Miller didnt create the "relation to a well regulated militia" test. That was a misinterpretation created during subsequent lower court applications of miller. US v Rambo, US v Hale etc where the lower courts basically decided that the act of possession had to have a locus to the maintenance of a state military apparatus.

Miller ACTUALLY says that the test is one of whether the weapon itself may be used for a military purpose. After spelling out that the militia is "the whole people" traditionally armed "with weapons supplied by themselves" they state:
In the absence of any evidence tending to show that possession or use of a “shotgun having a barrel of less that eighteen inches in length” at this time has some reasonable relationship to the preservation or efficiency of a well regulated militia, we cannot say that the Second Amendment guarantees the right to keep and bear such an instrument.

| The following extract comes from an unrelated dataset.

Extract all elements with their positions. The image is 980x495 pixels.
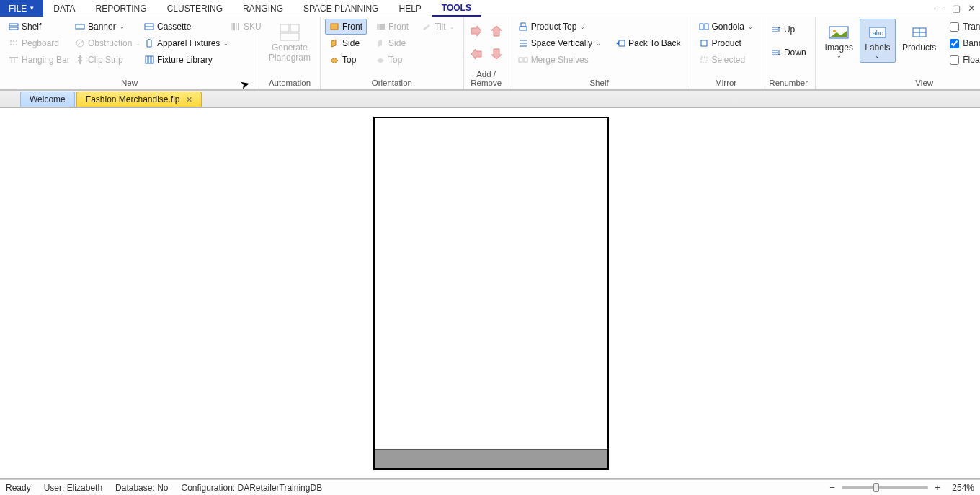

The right to possess a particular implement hinges upon whether that implement is useful in a military sense. This is essentially a straight copy of the reasoning from Aymette, in which the banning of concealed bowied knives was deemed to not infringe upon the right to keep and bear arms.

Note that the first inferior court to apply Miller explictly rejects this test as meaningless in light of evidence that nearly any weapon can be put to some military use. 1942, US V Cases 1st circuit
At any rate the rule of the Miller case, if intended to be comprehensive and complete would seem to be already outdated, in spite of the fact that it was formulated only three and a half years ago, because of the well known fact that in the so called "Commando Units" some sort of military use seems to have been found for almost any modern lethal weapon.
And there goes the 2nd amendment.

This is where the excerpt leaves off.